Hem siyasi, hem askeri, hem de ekonomik olarak.
Neticede ABD dünya imparatorluğu haline geldi.
İstediğini dövdü istediğini kovdu.
Afganistan ve Irak’ta vahşi saldırılara imza attı.
Fakat bu dünya imparatorlukları ancak 20 yıl sürebildi.
Irak işgali, güçlerinin sınırlarını görmelerine neden oldu.
Birçok bölgede savaşa girişen neoconlar ekonomilerini çökerttiler.
Dünya ekonomisini de kendileriyle birlikte götürdüler.
Bankalar battı fabrikalar kapandı.
Yüz binlerce insan aşından ve işinden oldu.
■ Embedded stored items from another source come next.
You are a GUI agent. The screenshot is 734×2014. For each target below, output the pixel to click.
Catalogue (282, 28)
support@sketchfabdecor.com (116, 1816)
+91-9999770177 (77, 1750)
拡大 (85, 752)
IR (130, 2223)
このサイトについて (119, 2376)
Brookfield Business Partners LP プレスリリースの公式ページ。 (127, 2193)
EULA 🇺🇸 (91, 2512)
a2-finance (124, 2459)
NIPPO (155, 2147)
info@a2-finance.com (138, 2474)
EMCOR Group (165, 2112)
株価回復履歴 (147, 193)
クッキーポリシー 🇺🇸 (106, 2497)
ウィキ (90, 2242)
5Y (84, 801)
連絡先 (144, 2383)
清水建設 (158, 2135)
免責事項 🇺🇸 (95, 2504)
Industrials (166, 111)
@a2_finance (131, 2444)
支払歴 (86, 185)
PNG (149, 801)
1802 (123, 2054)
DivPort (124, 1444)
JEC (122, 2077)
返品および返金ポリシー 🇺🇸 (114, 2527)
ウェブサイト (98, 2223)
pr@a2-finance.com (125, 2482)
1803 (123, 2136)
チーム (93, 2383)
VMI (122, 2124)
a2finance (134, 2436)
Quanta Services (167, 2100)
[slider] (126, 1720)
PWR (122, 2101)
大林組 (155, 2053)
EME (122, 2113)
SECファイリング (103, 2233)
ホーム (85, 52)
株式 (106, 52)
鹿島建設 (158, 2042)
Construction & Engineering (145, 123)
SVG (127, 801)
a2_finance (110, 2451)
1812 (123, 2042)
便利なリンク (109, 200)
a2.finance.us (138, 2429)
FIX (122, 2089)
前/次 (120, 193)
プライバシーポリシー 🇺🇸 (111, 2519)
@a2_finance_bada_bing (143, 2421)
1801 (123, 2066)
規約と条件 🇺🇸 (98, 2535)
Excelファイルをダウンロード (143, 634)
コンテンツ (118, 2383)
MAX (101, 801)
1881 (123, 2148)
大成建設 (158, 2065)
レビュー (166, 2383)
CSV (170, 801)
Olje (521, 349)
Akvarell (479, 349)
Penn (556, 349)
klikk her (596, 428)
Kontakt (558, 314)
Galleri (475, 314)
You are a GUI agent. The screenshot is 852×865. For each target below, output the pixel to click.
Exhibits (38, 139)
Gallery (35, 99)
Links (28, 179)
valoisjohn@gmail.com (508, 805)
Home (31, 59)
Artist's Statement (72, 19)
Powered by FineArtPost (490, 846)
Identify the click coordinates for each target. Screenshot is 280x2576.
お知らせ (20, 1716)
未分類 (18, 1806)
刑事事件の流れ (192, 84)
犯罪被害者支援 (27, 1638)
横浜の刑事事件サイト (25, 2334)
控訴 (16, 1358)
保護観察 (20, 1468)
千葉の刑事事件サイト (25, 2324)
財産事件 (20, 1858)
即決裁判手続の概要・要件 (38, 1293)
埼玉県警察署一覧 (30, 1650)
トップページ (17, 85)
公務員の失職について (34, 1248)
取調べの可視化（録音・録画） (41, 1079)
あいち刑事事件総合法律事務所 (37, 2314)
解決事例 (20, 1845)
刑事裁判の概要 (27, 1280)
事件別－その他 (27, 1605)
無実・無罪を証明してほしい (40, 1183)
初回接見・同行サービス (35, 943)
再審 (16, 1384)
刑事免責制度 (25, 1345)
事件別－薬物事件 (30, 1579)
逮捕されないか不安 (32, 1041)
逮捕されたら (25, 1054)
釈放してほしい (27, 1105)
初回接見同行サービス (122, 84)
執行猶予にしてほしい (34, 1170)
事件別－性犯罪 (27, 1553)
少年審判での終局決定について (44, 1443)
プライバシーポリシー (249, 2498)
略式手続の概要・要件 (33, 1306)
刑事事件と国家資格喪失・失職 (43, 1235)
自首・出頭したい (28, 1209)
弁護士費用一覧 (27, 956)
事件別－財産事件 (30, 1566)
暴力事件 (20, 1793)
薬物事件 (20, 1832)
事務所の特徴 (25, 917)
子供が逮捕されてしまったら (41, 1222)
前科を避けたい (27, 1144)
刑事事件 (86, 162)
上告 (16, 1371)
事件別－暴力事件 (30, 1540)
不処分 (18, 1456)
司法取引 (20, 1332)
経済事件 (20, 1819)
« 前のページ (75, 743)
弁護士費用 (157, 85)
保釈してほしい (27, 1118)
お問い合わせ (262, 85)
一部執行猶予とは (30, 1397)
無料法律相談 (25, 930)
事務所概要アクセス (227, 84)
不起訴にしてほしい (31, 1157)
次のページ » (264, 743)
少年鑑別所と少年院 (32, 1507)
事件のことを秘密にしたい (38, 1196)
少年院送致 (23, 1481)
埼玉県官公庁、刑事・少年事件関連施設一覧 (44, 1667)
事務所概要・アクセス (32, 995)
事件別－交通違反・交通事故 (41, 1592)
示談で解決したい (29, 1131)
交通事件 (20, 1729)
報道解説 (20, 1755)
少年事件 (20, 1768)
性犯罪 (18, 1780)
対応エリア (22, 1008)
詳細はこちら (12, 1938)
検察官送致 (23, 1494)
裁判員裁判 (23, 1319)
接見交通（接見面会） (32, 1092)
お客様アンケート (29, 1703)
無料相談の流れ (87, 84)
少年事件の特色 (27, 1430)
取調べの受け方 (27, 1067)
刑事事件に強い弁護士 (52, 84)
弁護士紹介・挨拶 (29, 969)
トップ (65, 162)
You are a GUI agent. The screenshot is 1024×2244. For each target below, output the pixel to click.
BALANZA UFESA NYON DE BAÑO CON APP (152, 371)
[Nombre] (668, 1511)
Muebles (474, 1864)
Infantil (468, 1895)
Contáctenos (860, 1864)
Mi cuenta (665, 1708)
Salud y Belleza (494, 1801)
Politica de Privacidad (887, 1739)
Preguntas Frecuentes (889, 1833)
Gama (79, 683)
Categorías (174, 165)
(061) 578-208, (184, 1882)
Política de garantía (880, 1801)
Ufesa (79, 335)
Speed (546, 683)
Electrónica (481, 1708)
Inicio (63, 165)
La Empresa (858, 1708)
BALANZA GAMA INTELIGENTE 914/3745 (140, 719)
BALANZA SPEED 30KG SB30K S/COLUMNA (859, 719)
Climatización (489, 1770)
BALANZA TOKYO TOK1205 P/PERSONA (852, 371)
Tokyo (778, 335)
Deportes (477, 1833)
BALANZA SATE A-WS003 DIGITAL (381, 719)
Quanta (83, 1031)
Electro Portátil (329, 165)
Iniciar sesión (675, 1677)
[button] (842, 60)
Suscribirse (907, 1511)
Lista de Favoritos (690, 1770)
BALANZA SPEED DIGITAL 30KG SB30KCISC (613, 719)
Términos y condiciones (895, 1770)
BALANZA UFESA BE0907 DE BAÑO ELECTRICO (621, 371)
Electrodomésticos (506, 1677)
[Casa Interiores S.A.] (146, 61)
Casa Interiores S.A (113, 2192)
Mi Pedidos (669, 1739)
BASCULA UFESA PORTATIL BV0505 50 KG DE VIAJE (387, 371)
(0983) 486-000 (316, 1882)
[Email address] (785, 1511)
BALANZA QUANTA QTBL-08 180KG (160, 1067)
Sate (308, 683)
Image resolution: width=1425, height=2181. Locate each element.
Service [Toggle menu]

Ekonomilerinin çökmesiyle imparatorluklarının sonu göründü.
Sonuçta 20.yüzyılda oluşturulan ABD ve AB merkezli güç dengeleri sallanmaya başladı.
Yaşanan bu küresel ekonomik kriz mevcut güç merkezlerini değiştirecektir.
Bu güç kayması ayrıca tarihin seyrini de değiştirecektir.
19 ve 20.asırda gücü eline geçiren batılı güçler inişe geçmiştir.
Her çıkışın bir inişi olduğu gibi.
Yeni oluşacak dengelerde Türkiye’nin de önemli bir güç merkezi olacağını söyleyebiliriz.
Ancak Türkiye’nin kendi ayağına zincir vurmaması kaydıyla.
Çünkü tarih boyunca Türklerin en büyük rakibi yine kendileri olmuştur.
Dünyaca ünlü uluslararası ilişkiler uzmanı stratejist Dr. George Friedman bu konuda şöyle diyor. “Türkiye’nin Ortadoğu ve Avrasya’nın güç merkezi olabileceğini, ancak Türkiye’nin bunu karşılamada pek de istekli olmadığını görüyorum”.
Fakat burada şunu açıkça söyleyebiliriz.
Türkiye istemese de güç merkezi olmak mecburiyetinde kalacaktır.
Kalacaktır çünkü hinterlandı bunu zorlamaktadır.
Bu zorlama karşısında Türkiye’nin kaçması da mümkün değildir.
Ayrıca yeni konjoktürel şartlarda Türkiye’yi sıkıştırmaktadır.
Bunun işaretlerini Davos’taki “One minute” çıkışı sonrası Ortadoğu Afrika ve Avrasya yankılanmalarında görebiliriz.
Bu olayla Balkanlar, Afrika, Ortadoğu ve Avrasya’da ezilen halklar Türkiye’nin liderliğine ne kadar hasretle baktıklarını göstermiştir.
Tüm bu bölgelerin güç merkezi olabilecek tek ülke Türkiye’dir.
Dünyanın 17. büyük ekonomisi haline gelen Türkiye’nin bu sorumluluktan istese de kaçamayacağını bilmemiz gerekiyor.
Fakat şunu da unutmamak gerekiyor.
Türkiye’nin iç barışının sekteye uğramaması ve küresel krizin yıkıcı etkilerinden mümkün olduğunca az zarar görerek çıkması şartıyla.